Open Source

GLM 5.1 crushes every other model except Opus in agentic benchmark at about 1/3 of the Opus cost

Zhipu AI's new model reaches Opus 4.6 performance for just $0.40 per agent task run.

Deep Dive

Zhipu AI's GLM 5.1 is emerging as a formidable and cost-efficient contender in the AI agent space. Independent testing using the OpenClaw platform—which evaluates models on real user-submitted tasks in a simulated environment—found that GLM 5.1 performs at the same level as Anthropic's flagship Claude Opus 4.6 model. The critical differentiator is cost: where an average agentic task run costs about $1.20 with Opus, GLM 5.1 completes it for just $0.40, a roughly 67% reduction. This performance pushes the frontier of cost-effectiveness for sophisticated AI agents.

The testing methodology, designed to avoid static benchmark optimization, uses a 'Chatbot Arena' style battle where LLMs judge each other's performance on practical tasks.
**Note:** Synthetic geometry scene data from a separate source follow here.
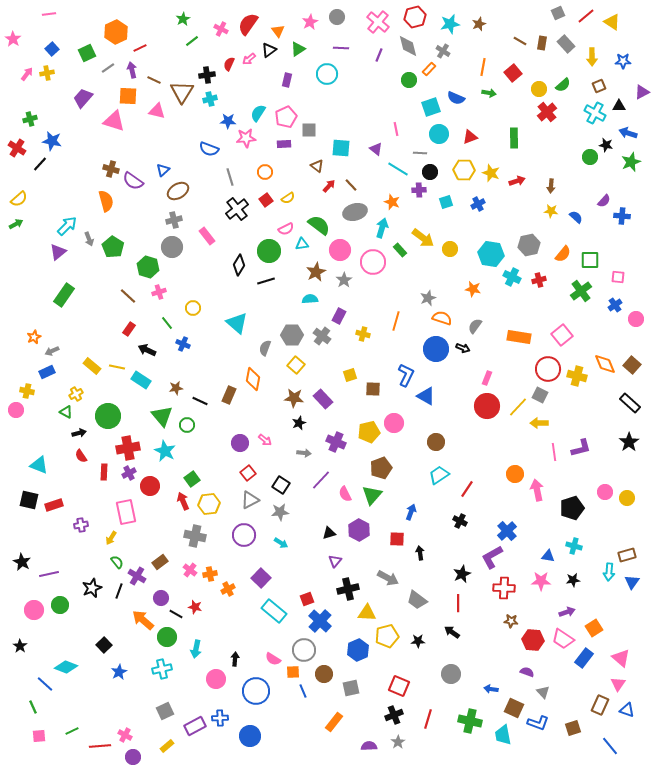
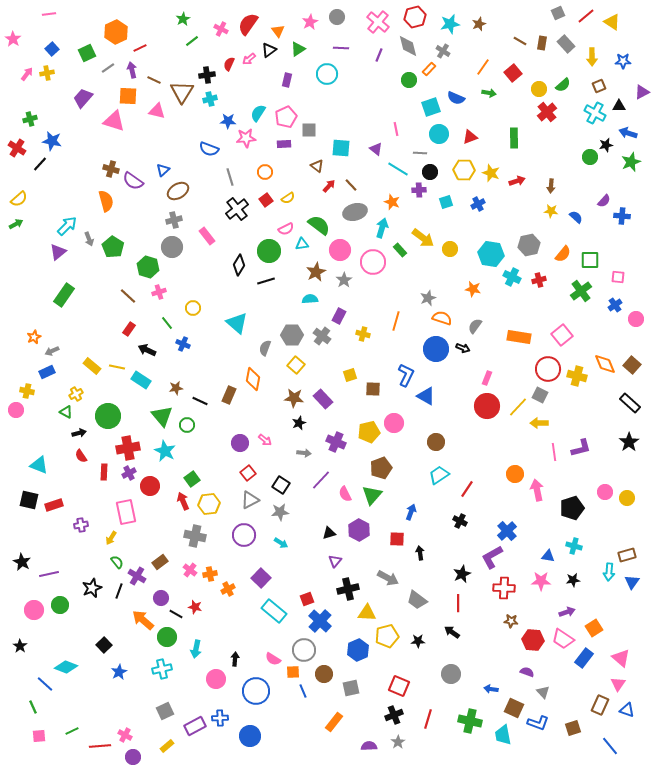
orange line at (483, 67): rotated 24 degrees clockwise
black star at (606, 145): rotated 24 degrees counterclockwise
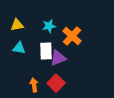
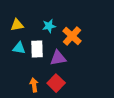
white rectangle: moved 9 px left, 2 px up
purple triangle: rotated 12 degrees clockwise
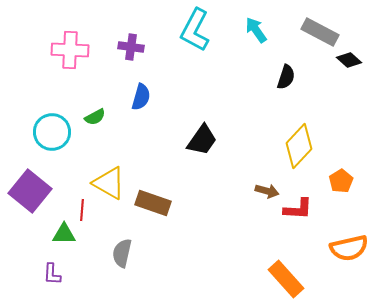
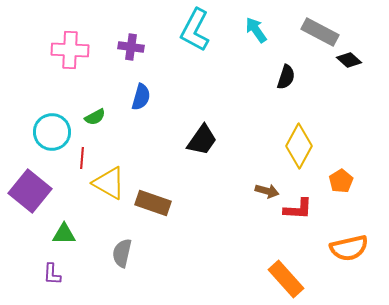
yellow diamond: rotated 15 degrees counterclockwise
red line: moved 52 px up
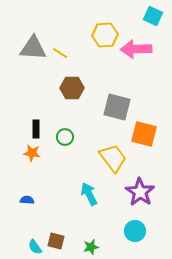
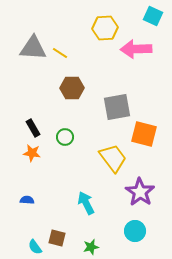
yellow hexagon: moved 7 px up
gray square: rotated 24 degrees counterclockwise
black rectangle: moved 3 px left, 1 px up; rotated 30 degrees counterclockwise
cyan arrow: moved 3 px left, 9 px down
brown square: moved 1 px right, 3 px up
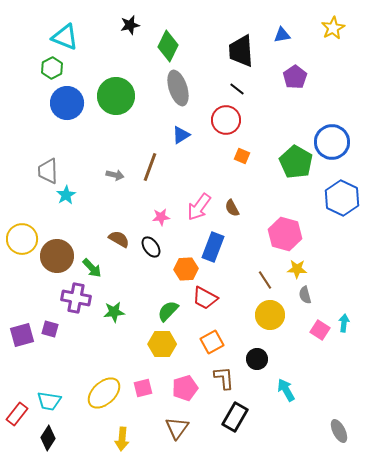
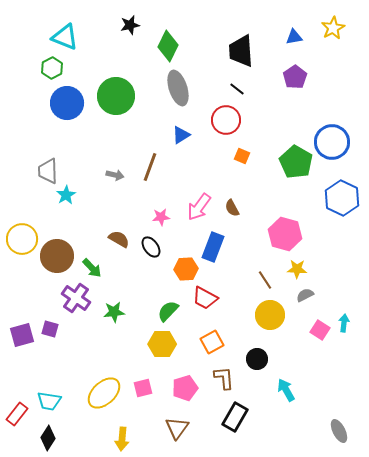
blue triangle at (282, 35): moved 12 px right, 2 px down
gray semicircle at (305, 295): rotated 78 degrees clockwise
purple cross at (76, 298): rotated 24 degrees clockwise
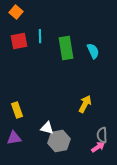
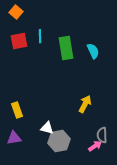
pink arrow: moved 3 px left, 1 px up
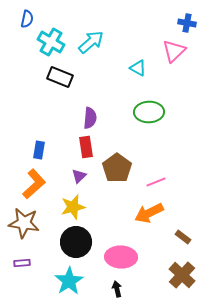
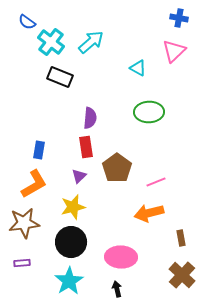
blue semicircle: moved 3 px down; rotated 114 degrees clockwise
blue cross: moved 8 px left, 5 px up
cyan cross: rotated 8 degrees clockwise
orange L-shape: rotated 12 degrees clockwise
orange arrow: rotated 12 degrees clockwise
brown star: rotated 16 degrees counterclockwise
brown rectangle: moved 2 px left, 1 px down; rotated 42 degrees clockwise
black circle: moved 5 px left
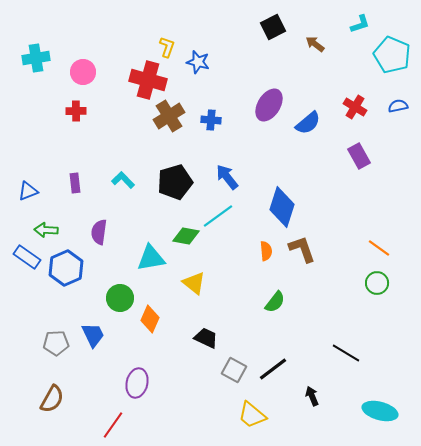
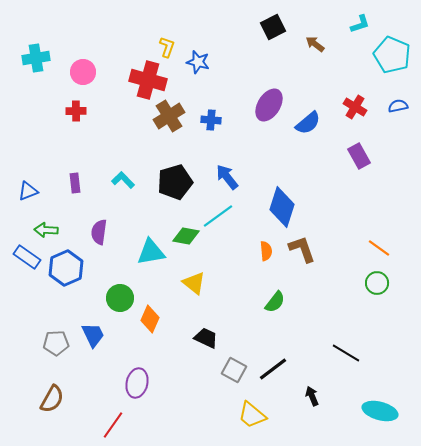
cyan triangle at (151, 258): moved 6 px up
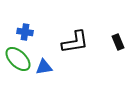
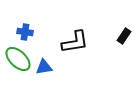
black rectangle: moved 6 px right, 6 px up; rotated 56 degrees clockwise
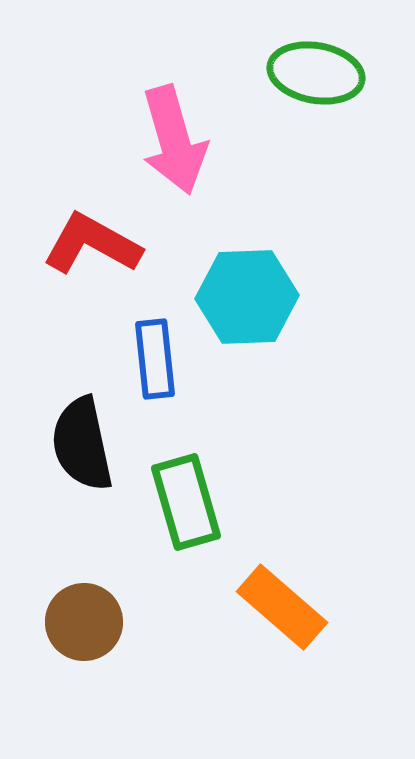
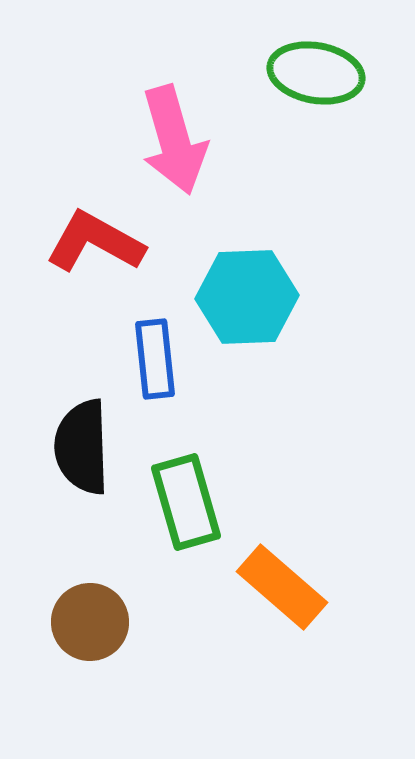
red L-shape: moved 3 px right, 2 px up
black semicircle: moved 3 px down; rotated 10 degrees clockwise
orange rectangle: moved 20 px up
brown circle: moved 6 px right
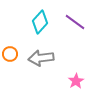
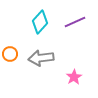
purple line: rotated 60 degrees counterclockwise
pink star: moved 2 px left, 4 px up
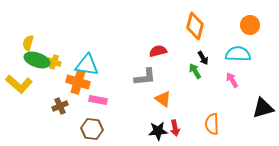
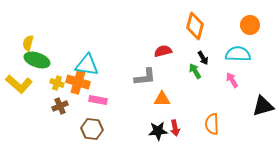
red semicircle: moved 5 px right
yellow cross: moved 3 px right, 21 px down
orange triangle: moved 1 px left; rotated 36 degrees counterclockwise
black triangle: moved 2 px up
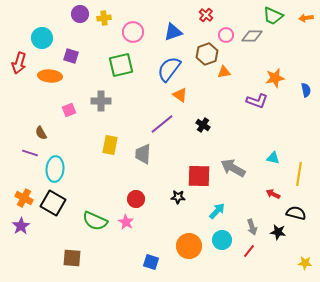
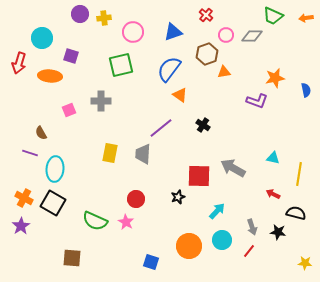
purple line at (162, 124): moved 1 px left, 4 px down
yellow rectangle at (110, 145): moved 8 px down
black star at (178, 197): rotated 24 degrees counterclockwise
While GLM 5.1's per-token price is less than one-fifth of Opus, it uses about twice as many tokens per task because it makes more than twice as many tool calls, acting more aggressively. This actually highlights its robust agentic capabilities. The model outperformed all others tested except Opus, with Alibaba's Qwen 3.6 also showing promise pending prompt caching support for further cost reduction. The results suggest GLM 5.1 is now a top practical choice for frameworks like OpenClaw.

Key Points
  • GLM 5.1 matches Claude Opus 4.6 performance in real-world agentic benchmarks using the OpenClaw testing platform.
  • It achieves this at about one-third the cost per task run (~$0.40 vs Opus's ~$1.20), despite using more tokens due to aggressive tool calling.
  • The testing avoids static benchmarks, using user-submitted tasks and LLM-as-judge battles to evaluate practical, agentic usefulness.

Why It Matters

This drastically lowers the cost of building and running sophisticated AI agents, making advanced automation accessible to more developers and companies.